[DATA SHOWN]

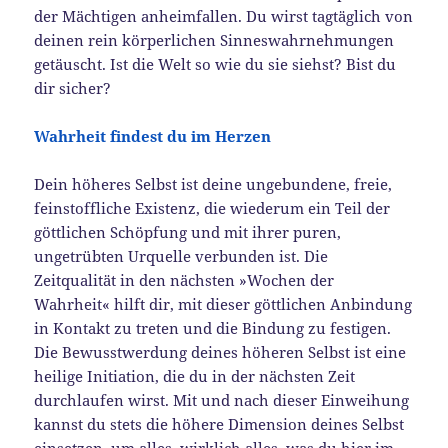
der Mächtigen anheimfallen. Du wirst tagtäglich von
deinen rein körperlichen Sinneswahrnehmungen
getäuscht. Ist die Welt so wie du sie siehst? Bist du
dir sicher?
Wahrheit findest du im Herzen
Dein höheres Selbst ist deine ungebundene, freie,
feinstoffliche Existenz, die wiederum ein Teil der
göttlichen Schöpfung und mit ihrer puren,
ungetrübten Urquelle verbunden ist. Die
Zeitqualität in den nächsten »Wochen der
Wahrheit« hilft dir, mit dieser göttlichen Anbindung
in Kontakt zu treten und die Bindung zu festigen.
Die Bewusstwerdung deines höheren Selbst ist eine
heilige Initiation, die du in der nächsten Zeit
durchlaufen wirst. Mit und nach dieser Einweihung
kannst du stets die höhere Dimension deines Selbst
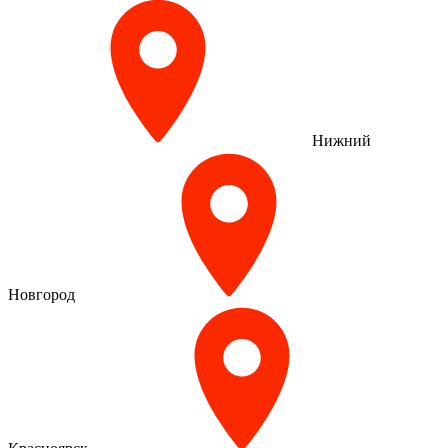
Нижний
Новгород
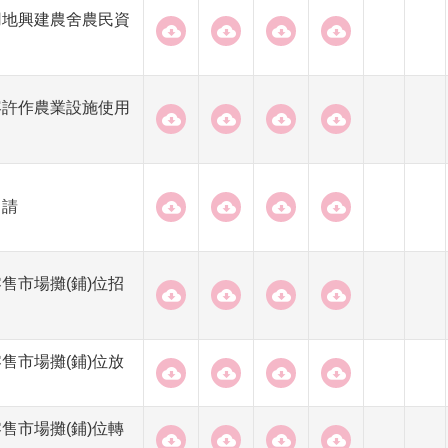
用地興建農舍農民資
容許作農業設施使用
申請
售市場攤(鋪)位招
售市場攤(鋪)位放
售市場攤(鋪)位轉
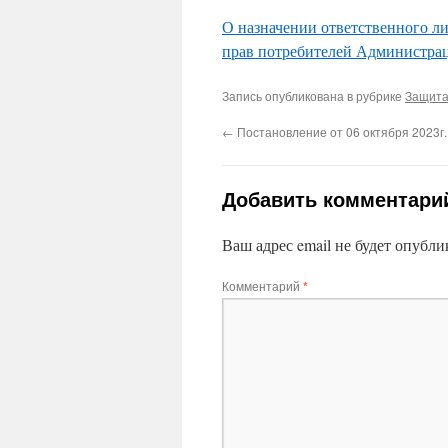
О назначении ответственного л
прав потребителей Администрац
Запись опубликована в рубрике
Защита
←
Постановление от 06 октября 2023г.
Добавить комментари
Ваш адрес email не будет опубли
Комментарий
*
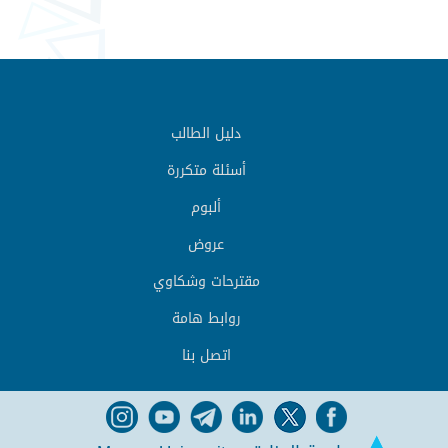
دليل الطالب
أسئلة متكررة
ألبوم
عروض
مقترحات وشكاوي
روابط هامة
اتصل بنا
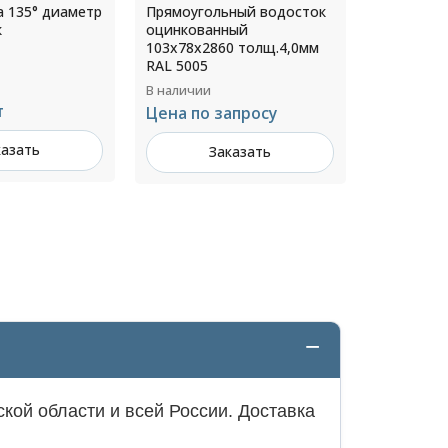
ный водосток
Профнастил Н57 РЕ
Угол жело
ный
0,8х801/750х3000мм RAL
180 мм RA
0 толщ.4,0мм
8019
В наличии
В наличии
1 200 ₽ за м²
923 ₽ за
апросу
Заказать
З
казать
кой области и всей России. Доставка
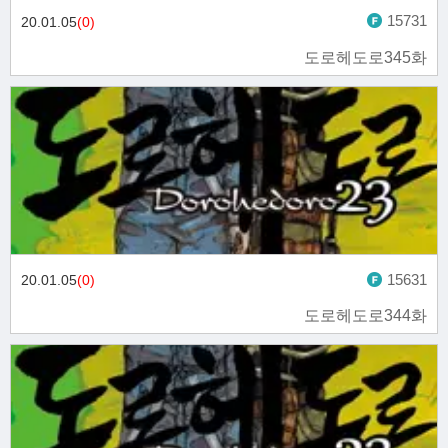
15731
20.01.05
(0)
도로헤도로345화
15631
20.01.05
(0)
도로헤도로344화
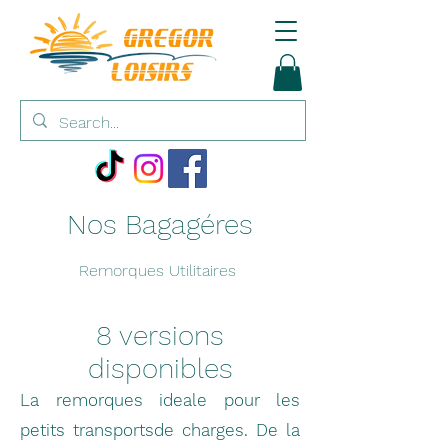
Nos Bagagéres
Remorques Utilitaires
8 versions
disponibles
La remorques ideale pour les
petits transportsde charges. De la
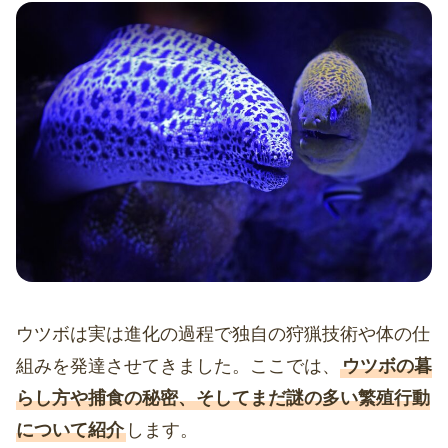
ウツボは実は進化の過程で独自の狩猟技術や体の仕
組みを発達させてきました。ここでは、
ウツボの暮
らし方や捕食の秘密、そしてまだ謎の多い繁殖行動
について紹介
します。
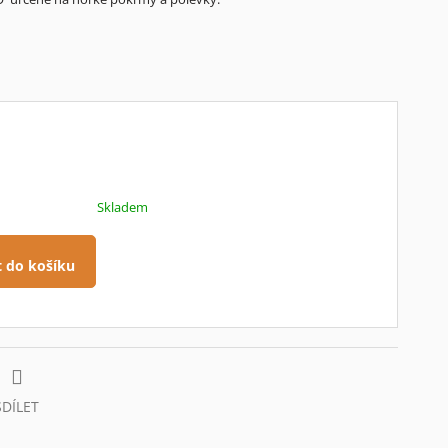
Skladem
t do košíku
SDÍLET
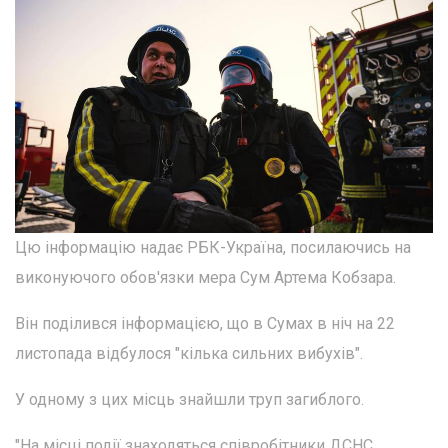
Цю інформацію надає РБК-Україна, посилаючись на
виконуючого обов'язки мера Сум Артема Кобзара.
Він поділився інформацією, що в Сумах в ніч на 22
листопада відбулося "кілька сильних вибухів".
У одному з цих місць знайшли труп загиблого.
"На місці події знаходяться співробітники ДСНС,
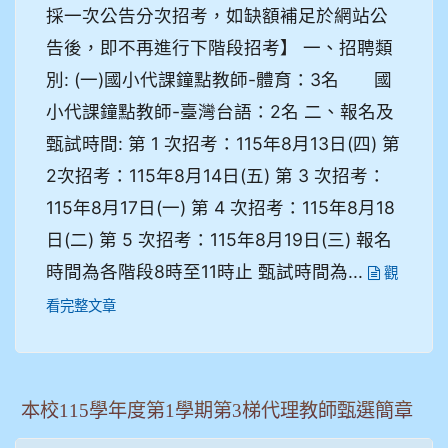
採一次公告分次招考，如缺額補足於網站公
告後，即不再進行下階段招考】 一、招聘類
別: (一)國小代課鐘點教師-體育：3名 國
小代課鐘點教師-臺灣台語：2名 二、報名及
甄試時間: 第 1 次招考：115年8月13日(四) 第
2次招考：115年8月14日(五) 第 3 次招考：
115年8月17日(一) 第 4 次招考：115年8月18
日(二) 第 5 次招考：115年8月19日(三) 報名
時間為各階段8時至11時止 甄試時間為...
觀
看完整文章
本校115學年度第1學期第3梯代理教師甄選簡章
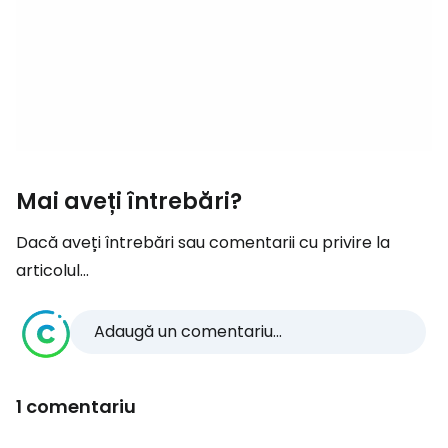
Mai aveți întrebări?
Dacă aveți întrebări sau comentarii cu privire la
articolul...
Adaugă un comentariu...
1 comentariu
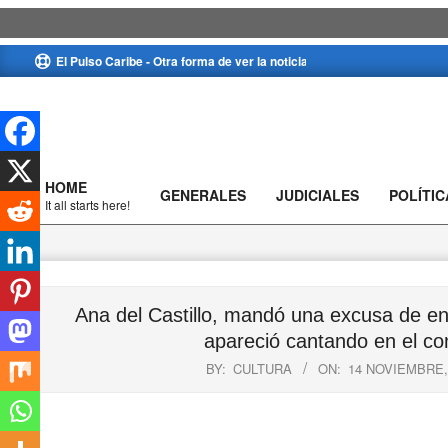
Skip
El Pulso Caribe - Otra forma de ver la noticia
to
content
HOME
GENERALES
JUDICIALES
POLÍTIC
Primary
It all starts here!
Navigation
Menu
Ana del Castillo, mandó una excusa de e
apareció cantando en el co
BY:
CULTURA
ON:
14 NOVIEMBRE,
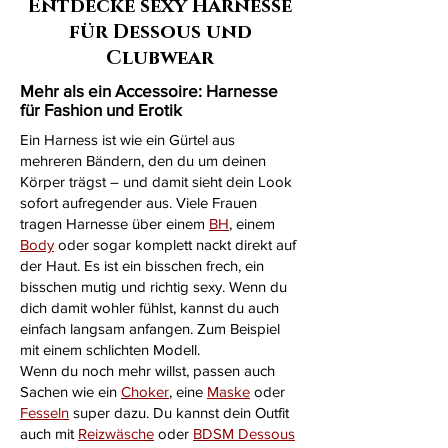
Entdecke sexy Harnesse
für Dessous und
Clubwear
Mehr als ein Accessoire: Harnesse
für Fashion und Erotik
Ein Harness ist wie ein Gürtel aus
mehreren Bändern, den du um deinen
filigrane Augenmaske mit detailreicher Stickerei
Schwarze Augenbinde von Fifty Shades of Grey
Augenmaske mit Wendemotiv
Red Catwoman
Classic Bunny
Sweet Bunny
Black Rabbit
Radioactive
Catwoman
Wild Cat
Körper trägst – und damit sieht dein Look
Standardpreis
Standardpreis
Standardpreis
Standardpreis
Standardpreis
Standardpreis
Standardpreis
Standardpreis
Preis
Preis
Sale-Preis
Sale-Preis
Sale-Preis
Sale-Preis
Sale-Preis
Sale-Preis
Sale-Preis
Sale-Preis
29,95 €
29,95 €
29,99 €
29,99 €
29,99 €
29,99 €
29,99 €
22,49 €
8,96 €
33,74 €
39,99 €
39,99 €
39,99 €
39,99 €
39,99 €
24,99 €
44,99 €
9,95 €
sofort aufregender aus. Viele Frauen
tragen Harnesse über einem
BH
, einem
Body
oder sogar komplett nackt direkt auf
der Haut. Es ist ein bisschen frech, ein
bisschen mutig und richtig sexy. Wenn du
dich damit wohler fühlst, kannst du auch
einfach langsam anfangen. Zum Beispiel
mit einem schlichten Modell.
Wenn du noch mehr willst, passen auch
Sachen wie ein
Choker
, eine
Maske
oder
Fesseln
super dazu. Du kannst dein Outfit
auch mit
Reizwäsche
oder
BDSM Dessous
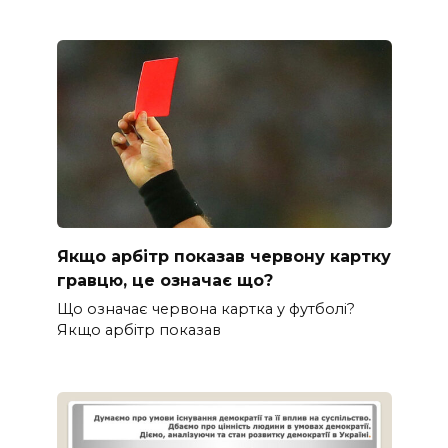
Якщо арбітр показав червону картку
гравцю, це означає що?
Що означає червона картка у футболі?
Якщо арбітр показав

[/DATA SHOWN]

WHAT THE TASK REQUIRES:
From the line containing "Постановление от 06 октября 2023г." through the line containing "La remorques ideale pour les", copy every line above exactly, without pictures.

WRITTEN ANSWER:
Постановление от 06 октября 2023г.
Добавить комментари
Ваш адрес email не будет опубли
Комментарий
*
دليل الطالب
أسئلة متكررة
ألبوم
عروض
مقترحات وشكاوي
روابط هامة
اتصل بنا
ный водосток
Профнастил Н57 РЕ
Угол жело
ный
0,8х801/750х3000мм RAL
180 мм RA
0 толщ.4,0мм
8019
В наличии
В наличии
1 200 ₽ за м²
923 ₽ за
апросу
Заказать
З
казать
кой области и всей России. Доставка
15731
20.01.05
(0)
도로헤도로345화
15631
20.01.05
(0)
도로헤도로344화
Nos Bagagéres
Remorques Utilitaires
8 versions
disponibles
La remorques ideale pour les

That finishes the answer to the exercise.